Las Vegas has been a leader in call centers. Shohet said there are two types of call centers — company operated and third-party call centers.

With the demand from new entrants such as Sutherland Global, which is taking over space that Citi Bank vacated on Sahara, the need to meet adequate parking requirements is an issue around the valley.

Shohet said many buildings only have around four stalls per thousand square feet of space in the city — where the average needed to house a third-party call center operator is seven stalls per thousand.

Developers are looking at creating viable space for that type of environment. But, Shohet explained, the costs don’t pencil at this time. Developers are close, but not quite there based on land prices.

It works for company-owned projects, but third-party users have thinner margins to work with, he said.

 

Changes at NAIOP

The NAIOP organization itself could also be changing — at least the voices that lead.

In December, when Shohet took over as president, he pitched several initiatives to NAIOP board members that would open the door to putting new faces on the board and within NAIOP itself.

“We’ve been pretty successful in recruiting young membership into the leadership positions in the organization, but our board has not been as dynamic as it could be,” said Shohet. “We’ve had a lot of the same faces.”

To change this, Shohet began a leadership development task force, so the organization could create ways to inject younger perspectives onto the board.

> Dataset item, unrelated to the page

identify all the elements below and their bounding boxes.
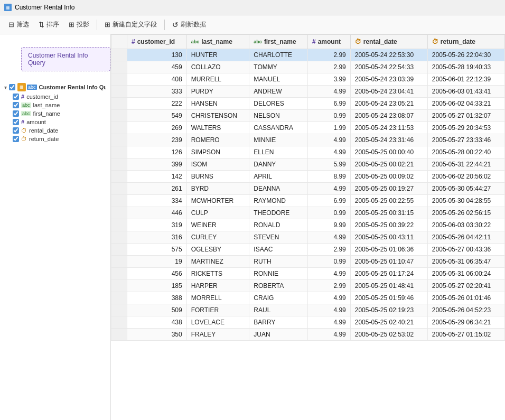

Sallie Doebler, president-elect of NAIOP Southern Nevada, is heading up the initiative, along with senior members of the organization and some past leadership.

The second change Shohet wants is to create a tighter bond with UNLV, renewing a once stronger collaboration NAIOP had with the institution. Shohet’s goal is to recruit more student members into the organization.

Shohet himself was a product of a NAIOP program connecting to the younger core. Shohet, in trying to dive deeper into the development world, joined NAIOP and went through its Developing Leader’s Institute program. The year-long program for members age 35 and under gave Shohet “exposure to the industry and the organization,” he said.

“If it hadn’t been for that program, I think I would have been just another guy at the back of the room at a NAIOP meeting and wouldn’t have had as much interaction with other people in the industry as I have,” said Shohet.

Shohet said the group he went through the program with are still some of his best friends.

Shohet had pushed his way into the development world—something that wasn’t easy coming from a different field. Shohet started his career as an engineer building large industrial project such as oil refineries. He spent much time on the road, traveling within the U.S. and places like South America and his home country Canada.

Shohet was born in London and moved to Toronto at a young age. He came to Las Vegas to work as a project engineer on a remodel job for the MGM. Following that, he made his move into the development world, getting a job with a local development company. But as things slowed in the economy, he had to seek other employment.

Shohet would land on his feet again, getting a position managing the development of the Zappo’s project downtown under Jones Lang LaSalle.

Shohet also plans to grow diversity within the organization and the real estate industry in general.

“Over the last five to 10 years, we’ve done a good job of promoting gender equality,” said Shohet.

Shohet said the board is strategizing ways to go further and has been in talks with organizations such as the Urban Chamber of Commerce along with others to figure out ways to solidify that goal.